Divine healing is one of the four cardinal doctrines of the Assemblies of God. The pages of the Pentecostal Evangel contain many testimonies of healing from various ailments. As people of faith, the Assemblies of God also believes in the miraculous. In 1927, missionary W.W. Simpson reported several miracles, including a dead person being brought back to life, in Taochow, Old City, China. These miracles confirmed the truth of the gospel that was being preached, causing many to place their faith in Christ.

Simpson was an early missionary to Tibet and China. He was already on the mission field prior to the formation of the AG, serving with the Christian and Missionary Alliance. He was baptized in the Holy Spirit in Taochow, China, in 1912. He transferred his ordination to the AG in 1915 and served two years as principal of Bethel Bible Training School in New Jersey before returning to China in 1918 to continue his missionary work. His first wife, Otilia (Ekvall) Simpson, passed away with cancer in 1917 at Old Orchard Beach, Maine. He had three children, William, Louise, and Margaret who accompanied him on his return to China. In 1925 he married Martha Merrill in China, and they had seven more children.

While ministering in Minchow, Simpson gave an account of a mighty revival which was able to send out 27 additional gospel workers in China. He reported, “This revival came in a series of conventions beginning in Taochow, New City, and ending in Minchow.” He also reported meetings in Gospel Garden, Choni, and “a mighty miracle at Taochow, Old City.”
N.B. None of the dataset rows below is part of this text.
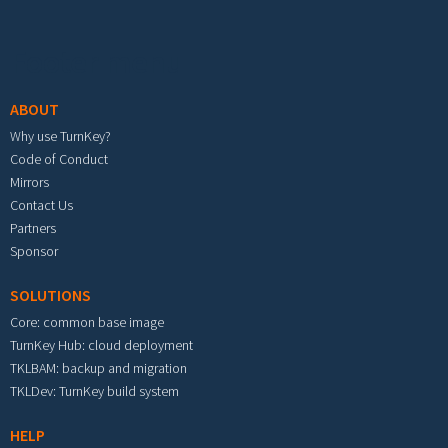
Footer menu
ABOUT
Why use TurnKey?
Code of Conduct
Mirrors
Contact Us
Partners
Sponsor
SOLUTIONS
Core: common base image
TurnKey Hub: cloud deployment
TKLBAM: backup and migration
TKLDev: TurnKey build system
HELP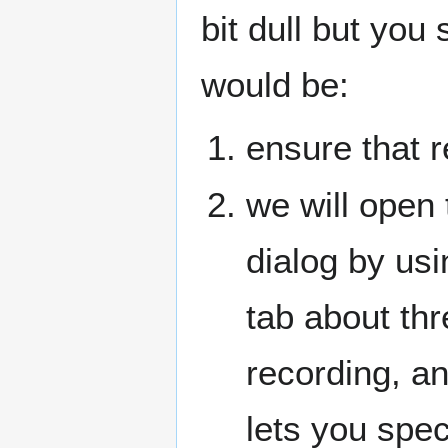
bit dull but you 
would be:
ensure that r
we will open
dialog by usi
tab about thr
recording, an
lets you spe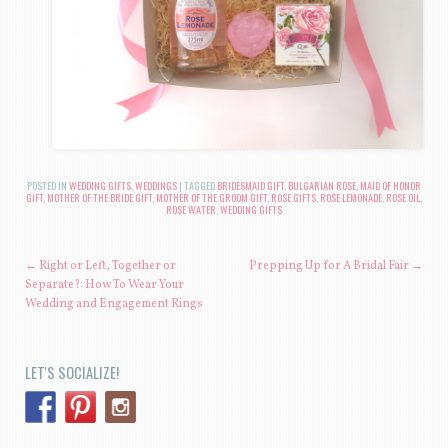
POSTED IN
WEDDING GIFTS
,
WEDDINGS
|
TAGGED
BRIDESMAID GIFT
,
BULGARIAN ROSE
,
MAID OF HONOR
GIFT
,
MOTHER OF THE BRIDE GIFT
,
MOTHER OF THE GROOM GIFT
,
ROSE GIFTS
,
ROSE LEMONADE
,
ROSE OIL
,
ROSE WATER
,
WEDDING GIFTS
POST NAVIGATION
←
Right or Left, Together or
Prepping Up for A Bridal Fair
→
Separate?: How To Wear Your
Wedding and Engagement Rings
LET'S SOCIALIZE!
Simpson said the theme of these conventions was “Overcoming in Preparation for the Lord’s Coming.” One aspect of overcoming, included “fighting actual battles in conquering disease, death and the devil.”

He told of a 16-year-old girl who was brought into the hall at Gospel Garden and was laid down on the floor beside the platform while the meeting was going on. Her eyes were closed, her face pale, and her form was limp. It was reported that she had been demon-possessed for over a year. One young man, a cook, who was newly saved, began praying for her to be delivered. A Tibetan woman began following him and imitated his actions as if she also was under the anointing. Finally, it was revealed to the man that the Tibetan woman was actually demon-possessed and that the girl would not be delivered until the woman was also prayed over. He brought the girl to the altar, and he began rebuking the woman and commanded the evil spirit to come out of her. When he did, the demon left the girl, but it was some time before the Tibetan woman was delivered from satanic power. The next day both the young girl and the Tibetan woman became baptized believers.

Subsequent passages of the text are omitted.